Doug Dunham and Lisa Shier
Our goal is to design aesthetic patterns on hyperbolic surfaces such
as the Poincaré circle model or on surfaces of polyhedra. One set of
polyhedra that we have considered are triply periodic polyhedra in
Euclidean 3-space. The most regular ones are transitive on vertices,
edges, and faces, and are often called skew apeirohedra. H.S.M.
Coxeter and John Flinders Petrie proved that there are exactly three
of these: {4,6|4}, {6,4|4}, and {6,6|3}, where {p,q|r} is composed of
regular p-sided polygons meeting q at a vertex and with regular
r-sided polygonal holes. We use the {6,6|3} for this patterned
polyhedron. It is composed of invisible regular tetrahedral "hubs''
connected by "struts'' which are truncated tetrahedra.

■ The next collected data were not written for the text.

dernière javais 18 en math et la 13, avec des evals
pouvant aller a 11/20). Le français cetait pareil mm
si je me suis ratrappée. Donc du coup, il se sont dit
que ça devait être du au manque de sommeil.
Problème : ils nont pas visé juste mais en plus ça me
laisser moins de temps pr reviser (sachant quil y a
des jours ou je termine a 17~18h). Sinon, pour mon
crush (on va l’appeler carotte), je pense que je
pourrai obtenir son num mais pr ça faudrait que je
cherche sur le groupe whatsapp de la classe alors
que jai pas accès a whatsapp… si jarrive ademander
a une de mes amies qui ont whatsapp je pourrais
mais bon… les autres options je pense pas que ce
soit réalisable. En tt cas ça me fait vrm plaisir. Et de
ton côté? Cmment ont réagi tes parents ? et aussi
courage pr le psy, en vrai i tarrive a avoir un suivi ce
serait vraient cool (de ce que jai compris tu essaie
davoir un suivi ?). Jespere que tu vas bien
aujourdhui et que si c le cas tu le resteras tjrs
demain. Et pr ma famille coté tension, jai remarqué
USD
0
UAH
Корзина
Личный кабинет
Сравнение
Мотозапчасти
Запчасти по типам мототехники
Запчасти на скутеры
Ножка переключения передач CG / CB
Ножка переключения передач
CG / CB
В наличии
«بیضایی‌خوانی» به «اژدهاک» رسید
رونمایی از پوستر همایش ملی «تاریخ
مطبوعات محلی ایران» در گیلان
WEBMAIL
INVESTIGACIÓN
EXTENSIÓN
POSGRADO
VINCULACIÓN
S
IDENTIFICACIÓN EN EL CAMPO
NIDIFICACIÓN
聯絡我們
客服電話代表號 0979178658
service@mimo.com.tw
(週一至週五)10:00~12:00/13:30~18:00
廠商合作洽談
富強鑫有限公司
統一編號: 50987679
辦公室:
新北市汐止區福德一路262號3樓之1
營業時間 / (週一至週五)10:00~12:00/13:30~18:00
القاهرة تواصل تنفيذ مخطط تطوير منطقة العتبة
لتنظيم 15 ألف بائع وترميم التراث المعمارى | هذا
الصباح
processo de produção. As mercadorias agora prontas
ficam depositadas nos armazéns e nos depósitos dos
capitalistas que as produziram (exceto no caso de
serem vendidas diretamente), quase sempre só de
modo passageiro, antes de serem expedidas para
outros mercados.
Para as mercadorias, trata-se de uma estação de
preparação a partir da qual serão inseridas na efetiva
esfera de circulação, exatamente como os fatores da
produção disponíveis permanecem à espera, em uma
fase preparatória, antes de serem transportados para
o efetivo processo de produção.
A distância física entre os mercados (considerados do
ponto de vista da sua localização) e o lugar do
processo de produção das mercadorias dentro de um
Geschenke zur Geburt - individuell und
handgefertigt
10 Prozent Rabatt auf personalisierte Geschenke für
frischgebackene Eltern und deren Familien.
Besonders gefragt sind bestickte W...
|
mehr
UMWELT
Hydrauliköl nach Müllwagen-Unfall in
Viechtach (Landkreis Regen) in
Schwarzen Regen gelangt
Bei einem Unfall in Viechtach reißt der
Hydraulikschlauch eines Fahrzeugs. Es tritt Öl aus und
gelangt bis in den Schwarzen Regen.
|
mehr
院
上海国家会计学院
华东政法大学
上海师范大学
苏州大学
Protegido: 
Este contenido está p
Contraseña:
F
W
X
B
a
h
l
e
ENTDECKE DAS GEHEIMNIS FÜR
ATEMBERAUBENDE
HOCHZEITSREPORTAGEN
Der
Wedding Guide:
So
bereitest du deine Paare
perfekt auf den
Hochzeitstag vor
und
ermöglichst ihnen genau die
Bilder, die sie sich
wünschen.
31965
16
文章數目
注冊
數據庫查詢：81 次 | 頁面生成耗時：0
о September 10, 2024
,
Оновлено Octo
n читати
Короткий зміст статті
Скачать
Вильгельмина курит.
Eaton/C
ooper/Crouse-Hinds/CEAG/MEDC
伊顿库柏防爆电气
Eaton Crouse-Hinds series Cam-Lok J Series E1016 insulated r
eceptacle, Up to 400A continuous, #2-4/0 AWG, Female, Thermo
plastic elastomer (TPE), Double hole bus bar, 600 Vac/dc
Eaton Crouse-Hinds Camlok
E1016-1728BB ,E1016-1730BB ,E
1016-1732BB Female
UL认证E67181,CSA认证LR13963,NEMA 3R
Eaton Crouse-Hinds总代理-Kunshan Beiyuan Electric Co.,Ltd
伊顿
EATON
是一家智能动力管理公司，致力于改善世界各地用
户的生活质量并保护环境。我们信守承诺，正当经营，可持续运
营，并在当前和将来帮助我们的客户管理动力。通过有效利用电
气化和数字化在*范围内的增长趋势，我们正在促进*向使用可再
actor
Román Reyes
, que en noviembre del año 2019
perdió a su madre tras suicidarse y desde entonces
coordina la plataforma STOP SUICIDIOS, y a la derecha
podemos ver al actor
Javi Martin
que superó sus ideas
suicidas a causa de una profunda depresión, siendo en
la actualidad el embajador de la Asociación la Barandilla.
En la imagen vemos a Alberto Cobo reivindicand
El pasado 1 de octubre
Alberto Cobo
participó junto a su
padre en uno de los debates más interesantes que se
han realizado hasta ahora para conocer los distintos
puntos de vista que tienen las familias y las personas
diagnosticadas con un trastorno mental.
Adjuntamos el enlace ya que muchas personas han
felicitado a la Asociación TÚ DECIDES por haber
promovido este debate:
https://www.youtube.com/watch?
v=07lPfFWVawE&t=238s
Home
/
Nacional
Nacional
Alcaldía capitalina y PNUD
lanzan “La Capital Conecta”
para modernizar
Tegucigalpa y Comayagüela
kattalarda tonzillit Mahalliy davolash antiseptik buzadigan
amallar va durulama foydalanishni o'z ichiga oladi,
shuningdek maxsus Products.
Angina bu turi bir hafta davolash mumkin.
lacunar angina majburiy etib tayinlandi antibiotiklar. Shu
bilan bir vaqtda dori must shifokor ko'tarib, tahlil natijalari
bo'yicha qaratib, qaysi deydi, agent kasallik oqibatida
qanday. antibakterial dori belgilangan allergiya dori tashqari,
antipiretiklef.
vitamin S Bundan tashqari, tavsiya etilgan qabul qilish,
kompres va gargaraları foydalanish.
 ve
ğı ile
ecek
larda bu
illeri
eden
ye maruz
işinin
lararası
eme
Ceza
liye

This is a fish pattern in the style of M.C. Escher on part of the
regular triply periodic polyhedron {6,6|3}. Last year we designed
a "proof of concept" hand-drawn version. The current polyhedron is
a "production" version made with a computer-controlled
cutter/plotter and solid color paper. The 463 pieces were
hand-glued together. The polyhedron has six families of embedded
parallel lines going through the centers of the hexagon faces. The
Escher-like fish swim with their backbones along those lines such
that the fish on each family of parallel lines are all of the same
color. On each face there are "full fish" of three colors, with
overlapping fins of fins of the other three colors. The patterned
polyhedron has perfect 6-color symmetry.